**** PROVIDED RECORDS ****

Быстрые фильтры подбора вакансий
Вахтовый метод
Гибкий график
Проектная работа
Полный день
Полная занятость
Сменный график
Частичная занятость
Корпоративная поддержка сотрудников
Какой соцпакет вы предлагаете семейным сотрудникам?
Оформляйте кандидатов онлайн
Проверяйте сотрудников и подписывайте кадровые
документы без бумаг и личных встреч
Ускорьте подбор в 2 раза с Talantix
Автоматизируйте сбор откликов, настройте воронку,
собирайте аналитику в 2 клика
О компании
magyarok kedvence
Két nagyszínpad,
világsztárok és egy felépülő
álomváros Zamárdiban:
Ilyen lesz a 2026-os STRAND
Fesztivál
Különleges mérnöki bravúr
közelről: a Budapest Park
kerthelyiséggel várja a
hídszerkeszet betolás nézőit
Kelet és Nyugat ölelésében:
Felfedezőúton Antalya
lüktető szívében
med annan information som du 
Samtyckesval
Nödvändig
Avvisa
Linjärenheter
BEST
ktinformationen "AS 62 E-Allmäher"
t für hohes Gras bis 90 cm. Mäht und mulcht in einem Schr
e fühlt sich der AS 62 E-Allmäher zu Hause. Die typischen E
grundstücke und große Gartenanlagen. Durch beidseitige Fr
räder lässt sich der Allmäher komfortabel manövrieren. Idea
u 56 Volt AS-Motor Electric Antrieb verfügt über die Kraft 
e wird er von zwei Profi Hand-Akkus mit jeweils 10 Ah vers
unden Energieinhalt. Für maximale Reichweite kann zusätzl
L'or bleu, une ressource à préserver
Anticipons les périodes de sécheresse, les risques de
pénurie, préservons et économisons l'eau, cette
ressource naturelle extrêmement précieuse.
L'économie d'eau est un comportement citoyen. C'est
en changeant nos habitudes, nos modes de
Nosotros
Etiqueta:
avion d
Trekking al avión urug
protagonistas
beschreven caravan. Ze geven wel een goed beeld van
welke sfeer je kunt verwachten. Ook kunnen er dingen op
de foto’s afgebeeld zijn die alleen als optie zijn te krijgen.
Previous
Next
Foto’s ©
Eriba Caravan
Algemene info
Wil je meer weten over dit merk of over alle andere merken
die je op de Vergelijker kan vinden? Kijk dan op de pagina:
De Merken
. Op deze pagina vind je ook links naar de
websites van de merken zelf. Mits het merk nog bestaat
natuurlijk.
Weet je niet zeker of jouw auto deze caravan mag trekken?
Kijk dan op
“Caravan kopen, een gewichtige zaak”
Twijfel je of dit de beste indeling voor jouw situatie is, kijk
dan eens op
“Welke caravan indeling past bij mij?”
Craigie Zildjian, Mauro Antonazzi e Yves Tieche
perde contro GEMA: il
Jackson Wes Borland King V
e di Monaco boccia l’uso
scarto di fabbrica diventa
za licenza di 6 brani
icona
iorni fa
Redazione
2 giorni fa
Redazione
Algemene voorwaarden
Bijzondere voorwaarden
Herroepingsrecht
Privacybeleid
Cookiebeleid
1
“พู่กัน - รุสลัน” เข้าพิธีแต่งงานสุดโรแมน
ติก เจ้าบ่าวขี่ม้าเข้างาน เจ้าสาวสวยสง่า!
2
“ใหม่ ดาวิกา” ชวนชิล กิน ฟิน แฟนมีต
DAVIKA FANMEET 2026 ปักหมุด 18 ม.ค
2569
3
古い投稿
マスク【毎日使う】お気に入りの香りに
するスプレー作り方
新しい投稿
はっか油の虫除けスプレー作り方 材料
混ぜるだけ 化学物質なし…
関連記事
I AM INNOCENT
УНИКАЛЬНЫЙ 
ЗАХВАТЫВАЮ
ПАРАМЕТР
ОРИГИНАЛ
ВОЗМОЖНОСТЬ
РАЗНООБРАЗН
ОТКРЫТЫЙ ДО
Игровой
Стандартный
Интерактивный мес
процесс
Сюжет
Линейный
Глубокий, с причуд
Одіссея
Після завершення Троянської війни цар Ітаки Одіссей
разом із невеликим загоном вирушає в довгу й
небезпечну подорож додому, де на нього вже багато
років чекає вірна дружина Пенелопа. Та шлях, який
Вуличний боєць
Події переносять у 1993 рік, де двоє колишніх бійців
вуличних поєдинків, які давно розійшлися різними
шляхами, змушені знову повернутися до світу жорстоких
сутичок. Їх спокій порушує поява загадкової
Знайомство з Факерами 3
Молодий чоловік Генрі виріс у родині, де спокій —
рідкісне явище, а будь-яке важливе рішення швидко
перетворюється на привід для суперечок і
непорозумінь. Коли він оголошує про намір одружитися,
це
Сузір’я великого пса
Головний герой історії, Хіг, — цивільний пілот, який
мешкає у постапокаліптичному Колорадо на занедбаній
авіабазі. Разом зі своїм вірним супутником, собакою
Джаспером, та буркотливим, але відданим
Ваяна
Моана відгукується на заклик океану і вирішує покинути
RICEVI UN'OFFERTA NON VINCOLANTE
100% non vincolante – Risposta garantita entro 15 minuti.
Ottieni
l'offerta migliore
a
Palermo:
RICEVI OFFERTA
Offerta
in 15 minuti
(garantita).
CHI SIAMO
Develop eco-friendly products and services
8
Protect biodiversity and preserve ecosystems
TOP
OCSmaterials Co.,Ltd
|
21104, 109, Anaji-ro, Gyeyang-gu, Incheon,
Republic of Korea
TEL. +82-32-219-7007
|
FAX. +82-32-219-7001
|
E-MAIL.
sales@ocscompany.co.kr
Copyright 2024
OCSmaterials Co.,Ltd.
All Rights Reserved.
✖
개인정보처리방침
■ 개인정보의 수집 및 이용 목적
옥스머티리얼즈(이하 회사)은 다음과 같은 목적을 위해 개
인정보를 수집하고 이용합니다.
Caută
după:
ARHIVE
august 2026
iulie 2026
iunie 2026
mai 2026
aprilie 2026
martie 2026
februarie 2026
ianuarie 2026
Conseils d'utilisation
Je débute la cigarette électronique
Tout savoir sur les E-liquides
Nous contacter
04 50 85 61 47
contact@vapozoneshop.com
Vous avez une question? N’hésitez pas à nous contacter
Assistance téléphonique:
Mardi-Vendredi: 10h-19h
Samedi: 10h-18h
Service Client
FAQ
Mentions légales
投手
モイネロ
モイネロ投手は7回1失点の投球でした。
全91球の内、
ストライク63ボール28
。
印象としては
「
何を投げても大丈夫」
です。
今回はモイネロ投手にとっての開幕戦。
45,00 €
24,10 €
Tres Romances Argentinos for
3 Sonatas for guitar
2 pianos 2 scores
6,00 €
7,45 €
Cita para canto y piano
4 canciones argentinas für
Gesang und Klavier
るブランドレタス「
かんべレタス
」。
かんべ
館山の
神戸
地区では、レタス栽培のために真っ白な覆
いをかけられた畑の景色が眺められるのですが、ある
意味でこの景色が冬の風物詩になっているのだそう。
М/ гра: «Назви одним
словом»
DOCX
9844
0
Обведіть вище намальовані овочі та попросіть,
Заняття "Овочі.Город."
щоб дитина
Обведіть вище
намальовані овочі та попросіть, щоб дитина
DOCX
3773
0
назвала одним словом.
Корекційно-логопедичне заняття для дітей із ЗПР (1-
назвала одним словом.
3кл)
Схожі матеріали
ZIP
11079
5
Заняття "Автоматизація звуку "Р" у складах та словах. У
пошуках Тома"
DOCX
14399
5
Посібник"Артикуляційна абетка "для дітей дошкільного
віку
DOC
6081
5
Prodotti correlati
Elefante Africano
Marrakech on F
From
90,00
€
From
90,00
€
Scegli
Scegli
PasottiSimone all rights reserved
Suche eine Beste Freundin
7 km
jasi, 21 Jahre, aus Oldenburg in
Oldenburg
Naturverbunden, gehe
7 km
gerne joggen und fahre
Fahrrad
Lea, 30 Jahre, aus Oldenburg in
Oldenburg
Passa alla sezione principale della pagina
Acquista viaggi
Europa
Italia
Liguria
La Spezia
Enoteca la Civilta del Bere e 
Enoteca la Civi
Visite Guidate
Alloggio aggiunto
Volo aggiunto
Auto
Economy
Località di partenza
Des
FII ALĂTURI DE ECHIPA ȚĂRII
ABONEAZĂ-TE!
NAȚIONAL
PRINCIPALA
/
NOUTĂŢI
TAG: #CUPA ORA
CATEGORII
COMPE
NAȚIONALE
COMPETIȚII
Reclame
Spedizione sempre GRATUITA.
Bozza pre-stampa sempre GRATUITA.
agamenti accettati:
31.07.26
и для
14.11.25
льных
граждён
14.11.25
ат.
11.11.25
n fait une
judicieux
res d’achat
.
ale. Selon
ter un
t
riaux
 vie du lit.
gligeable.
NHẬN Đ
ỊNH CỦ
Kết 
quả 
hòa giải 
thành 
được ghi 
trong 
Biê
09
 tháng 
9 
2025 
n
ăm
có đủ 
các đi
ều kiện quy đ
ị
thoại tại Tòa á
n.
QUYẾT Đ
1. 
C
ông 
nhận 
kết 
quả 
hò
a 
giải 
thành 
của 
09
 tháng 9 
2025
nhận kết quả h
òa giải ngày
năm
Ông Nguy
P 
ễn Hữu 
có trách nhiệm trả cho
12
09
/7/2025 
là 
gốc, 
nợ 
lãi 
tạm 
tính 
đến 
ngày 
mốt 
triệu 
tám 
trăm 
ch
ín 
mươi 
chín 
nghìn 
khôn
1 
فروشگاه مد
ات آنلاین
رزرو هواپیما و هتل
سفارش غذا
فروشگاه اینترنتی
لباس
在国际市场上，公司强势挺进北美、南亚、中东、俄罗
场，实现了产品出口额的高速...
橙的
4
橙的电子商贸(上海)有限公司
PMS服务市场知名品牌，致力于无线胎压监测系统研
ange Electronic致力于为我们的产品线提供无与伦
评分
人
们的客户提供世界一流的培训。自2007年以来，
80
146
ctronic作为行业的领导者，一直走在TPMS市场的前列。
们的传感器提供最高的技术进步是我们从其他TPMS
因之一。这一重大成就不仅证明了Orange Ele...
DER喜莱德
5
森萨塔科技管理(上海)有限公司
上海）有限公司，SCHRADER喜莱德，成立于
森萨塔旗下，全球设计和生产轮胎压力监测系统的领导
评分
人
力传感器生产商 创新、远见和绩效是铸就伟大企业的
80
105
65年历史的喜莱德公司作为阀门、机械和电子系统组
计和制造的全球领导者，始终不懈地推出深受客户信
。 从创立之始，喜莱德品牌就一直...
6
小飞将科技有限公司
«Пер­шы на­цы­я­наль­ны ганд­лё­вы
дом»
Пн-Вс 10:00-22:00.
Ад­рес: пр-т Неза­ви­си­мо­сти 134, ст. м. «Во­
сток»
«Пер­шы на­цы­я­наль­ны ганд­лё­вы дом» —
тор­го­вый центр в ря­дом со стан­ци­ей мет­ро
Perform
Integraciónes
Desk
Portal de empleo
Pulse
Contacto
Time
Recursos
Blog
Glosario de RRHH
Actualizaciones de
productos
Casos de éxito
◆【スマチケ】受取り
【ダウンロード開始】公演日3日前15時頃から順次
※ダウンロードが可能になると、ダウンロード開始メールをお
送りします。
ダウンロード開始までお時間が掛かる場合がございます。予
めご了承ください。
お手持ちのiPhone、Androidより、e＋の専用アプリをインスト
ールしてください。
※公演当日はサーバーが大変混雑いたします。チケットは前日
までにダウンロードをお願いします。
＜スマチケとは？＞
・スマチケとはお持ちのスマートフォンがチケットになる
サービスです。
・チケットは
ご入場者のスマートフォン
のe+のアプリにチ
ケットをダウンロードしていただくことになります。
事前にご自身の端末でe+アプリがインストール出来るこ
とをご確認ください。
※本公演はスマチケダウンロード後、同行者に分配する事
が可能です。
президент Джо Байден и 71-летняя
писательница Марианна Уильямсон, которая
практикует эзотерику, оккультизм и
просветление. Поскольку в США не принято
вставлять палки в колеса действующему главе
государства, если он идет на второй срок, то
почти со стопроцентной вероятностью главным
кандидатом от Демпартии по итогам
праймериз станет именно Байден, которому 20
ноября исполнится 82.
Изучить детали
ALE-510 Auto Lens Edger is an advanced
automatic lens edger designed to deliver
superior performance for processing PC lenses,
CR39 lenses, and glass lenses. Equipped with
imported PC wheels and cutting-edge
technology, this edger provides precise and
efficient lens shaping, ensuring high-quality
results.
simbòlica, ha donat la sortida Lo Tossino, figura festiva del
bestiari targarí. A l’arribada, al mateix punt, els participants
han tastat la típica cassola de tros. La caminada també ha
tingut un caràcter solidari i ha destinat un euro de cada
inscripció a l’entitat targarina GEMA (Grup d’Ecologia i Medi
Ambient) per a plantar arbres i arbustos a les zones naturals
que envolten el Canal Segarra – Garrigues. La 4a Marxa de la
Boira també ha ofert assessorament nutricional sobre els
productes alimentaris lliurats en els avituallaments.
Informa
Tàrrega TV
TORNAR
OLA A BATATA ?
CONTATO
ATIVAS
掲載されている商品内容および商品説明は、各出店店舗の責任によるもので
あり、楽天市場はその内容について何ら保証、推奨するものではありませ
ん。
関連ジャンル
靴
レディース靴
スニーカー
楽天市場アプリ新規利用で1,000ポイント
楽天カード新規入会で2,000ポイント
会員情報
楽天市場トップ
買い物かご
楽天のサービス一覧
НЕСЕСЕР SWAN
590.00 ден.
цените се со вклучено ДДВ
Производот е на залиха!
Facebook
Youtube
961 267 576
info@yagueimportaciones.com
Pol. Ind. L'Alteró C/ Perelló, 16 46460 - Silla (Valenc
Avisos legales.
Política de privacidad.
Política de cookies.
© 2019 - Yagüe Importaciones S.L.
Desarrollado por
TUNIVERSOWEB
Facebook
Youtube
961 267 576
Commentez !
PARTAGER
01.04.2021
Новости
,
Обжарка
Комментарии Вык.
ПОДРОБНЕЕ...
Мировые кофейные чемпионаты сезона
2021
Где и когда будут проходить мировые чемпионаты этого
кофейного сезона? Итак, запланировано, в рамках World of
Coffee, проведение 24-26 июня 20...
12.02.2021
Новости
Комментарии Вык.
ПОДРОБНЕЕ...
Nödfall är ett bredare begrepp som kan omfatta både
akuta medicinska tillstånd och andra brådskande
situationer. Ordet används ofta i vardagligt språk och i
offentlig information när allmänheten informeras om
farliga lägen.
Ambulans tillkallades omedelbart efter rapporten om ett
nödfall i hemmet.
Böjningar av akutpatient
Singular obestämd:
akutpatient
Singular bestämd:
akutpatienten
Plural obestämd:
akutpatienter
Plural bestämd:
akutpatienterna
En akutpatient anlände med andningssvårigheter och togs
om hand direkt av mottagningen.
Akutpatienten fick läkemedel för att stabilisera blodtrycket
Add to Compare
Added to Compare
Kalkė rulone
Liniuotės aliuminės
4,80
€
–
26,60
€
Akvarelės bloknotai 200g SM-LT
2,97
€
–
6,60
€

****

**WORK TO COMPLETE**
The reply must be a number and nothing more: the count of lines above that contain the word "Jahre".

**EXERCISE RESULT**
2